Assignment 3: Parallel Sorting

Due: Friday March 16, 10 p.m.

Introduction

The ability to create related processes through the fork system call is often used in programs that use multiple cooperating processes to solve a single problem. This is especially useful on a multiprocessor where different processes can truly be run in parallel. In the best case, if we have N processes running in parallel and each process works on a subset of the problem, then we can solve the problem in 1/N the time it takes to solve the problem using 1 processor.

If it were always that easy, we would all be writing and running parallel programs. It is rarely possible to divide up a problem into N independent subsets. Somehow the results of each subset need to be combined.
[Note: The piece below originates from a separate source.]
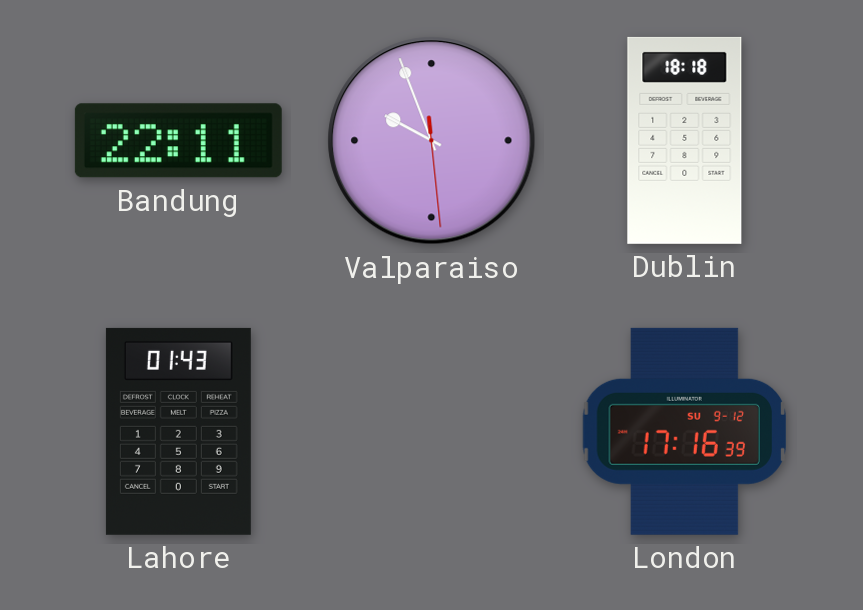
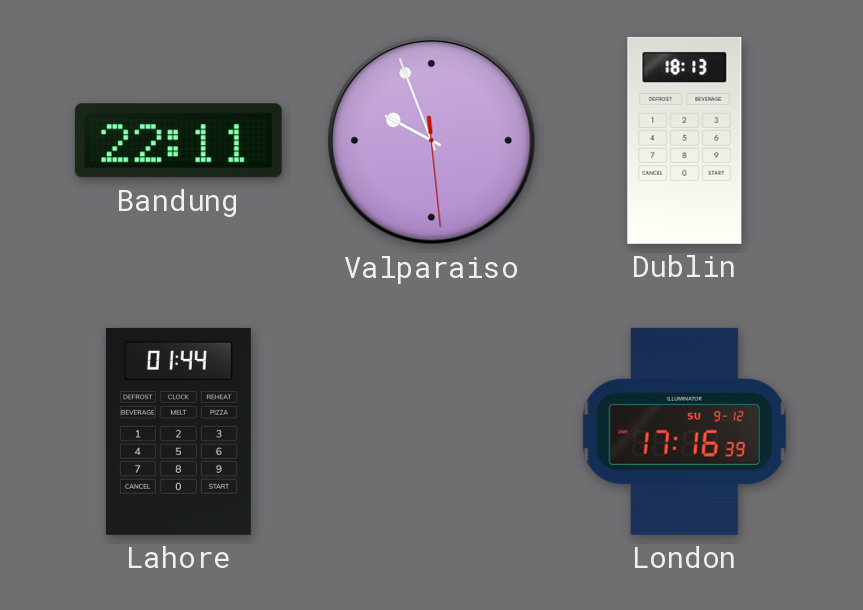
Dublin: 18:18 -> 18:13
Lahore: 01:43 -> 01:44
There is also a difficult tradeoff to make between the benefits of parallelism and the cost of starting up parallel processes and collecting results from different processes.

For this assignment, you will write a parallel sorting program using Unix processes (i.e., fork). We can hope to gain some benefit from using more than one process even on a uniprocessor since we will be reading data from a file, so we might win by letting the scheduler overlap the computation of one process with the file I/O of another process. We would hope to see a performance improvement if the program is run on a multiprocessor.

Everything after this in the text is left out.